Lorenzo Rosasco
Massachusetts Institute of Technology and Istituto Italiano di Tecnologia
(http://web.mit.edu/lrosasco/www/)
Monday 12 March 2012
12 - 1pm
B10 Seminar Room, Basement,
Alexandra House, 17 Queen Square, London, WC1N 3AR
Learning Functions and (Data) Sets with Spectral Regularization
Abstract:
Stability and regularization are often the key to successfully learn from sampled/noisy data. In this talk we show how different paradigms, beyond penalized empirical risk minimization, can be used to design learning algorithms that ensure stability and hence generalization.
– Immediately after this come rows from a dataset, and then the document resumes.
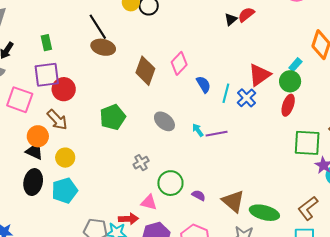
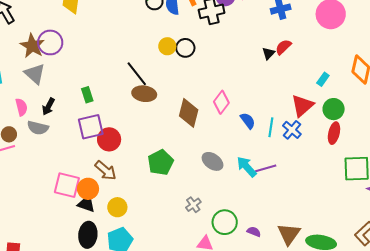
cyan rectangle: (295, 65) -> (323, 79), moved
pink square: (20, 100) -> (67, 185), moved
cyan arrow: (198, 130) -> (247, 167), size x1.6
brown triangle: (233, 201) -> (289, 234), turned 30

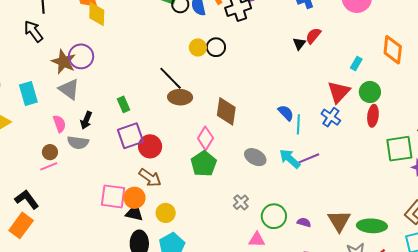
pink diamond: (221, 102) -> (205, 138), moved
cyan line: (271, 127) -> (298, 124), moved

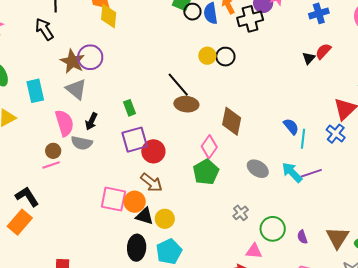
pink semicircle: (59, 124) -> (64, 123), size x1.5
black triangle: (134, 213) -> (145, 216), moved
purple semicircle: (304, 222) -> (302, 237), turned -128

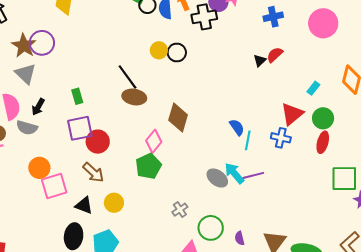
blue cross: (336, 134) -> (281, 138), turned -30
gray ellipse: (258, 169) -> (217, 178), moved
pink square: (113, 199) -> (54, 186), turned -32
orange circle: (135, 202) -> (39, 168), moved
yellow circle: (165, 219) -> (114, 203), moved

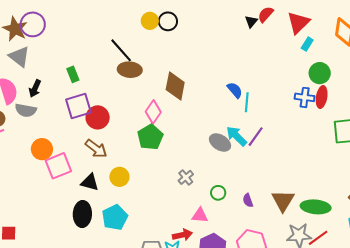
red triangle: (292, 114) -> (298, 23), moved
blue cross: (281, 138) -> (305, 97), moved
purple line: (253, 175) -> (256, 137), turned -35
green circle: (211, 228) -> (218, 193), size x0.6

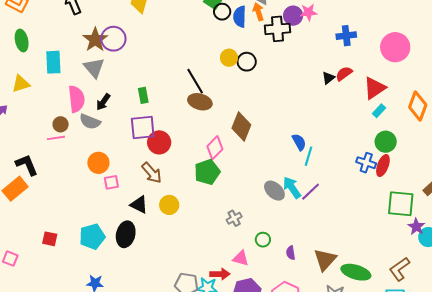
pink square: (58, 166) -> (111, 182), size x0.6
cyan pentagon: (115, 217) -> (92, 237), moved

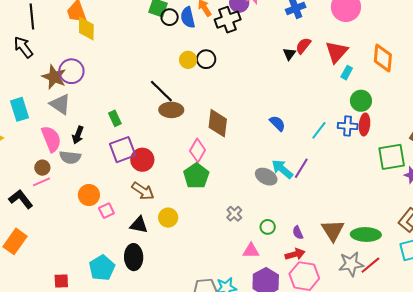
cyan line: (309, 156) -> (319, 130), moved, turned 36
black L-shape: (27, 165) -> (21, 199), moved
red arrow: (220, 274) -> (295, 254), moved

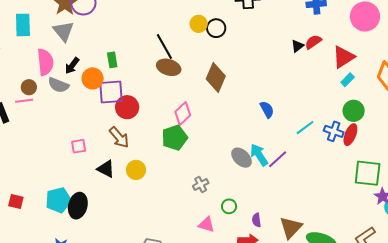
brown diamond: (218, 123) -> (216, 78), moved
orange circle: (89, 195) -> (93, 78), moved
black ellipse: (134, 257) -> (78, 206), moved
We first illustrate our approach for supervised learning (scalar or vector valued) and then for the unsupervised problem of estimating the set around which the data are concentrated. The different algorithms can be described within a unified framework, namely spectral regularization.Their analysis combines classical concepts from physics and signal processing with tools from high dimensional probability, such as concentration of measure. Our study highlights connections between numerical and statistical stability.
Bio:
Lorenzo Rosasco is assistant professor at the Computer Science Department of the University of Genova, Italy, and currently on leave of absence at the Massachusetts Institute of Technology (MIT) where he is team leader of the IIT@MIT lab, a joint laboratory between the Istituto Italiano di Tecnologia (IIT) and MIT. He has received his PhD from the University of Genova in 2006 where he worked under the supervision of Alessandro Verri and Ernesto De Vito in the SLIPGURU group. He was a visiting student with Tomaso Poggio at the Center for Biological and Computational Learning (CBCL) at MIT, with teve Smale at the Toyota Technological Institute at Chicago (TTI-Chicago) and with Sergei Pereverzev at the Johann Radon Institute for Computational and Applied Mathematics. Between 2006 and 2009 he has been postdoctoral fellow at CBCL working with Tomaso Poggio. His research focuses on studying theory and algorithms for computational learning where he has developed and analyzed methods to learn from small as well as large samples of high dimensional data, using analytical and probabilistic tools.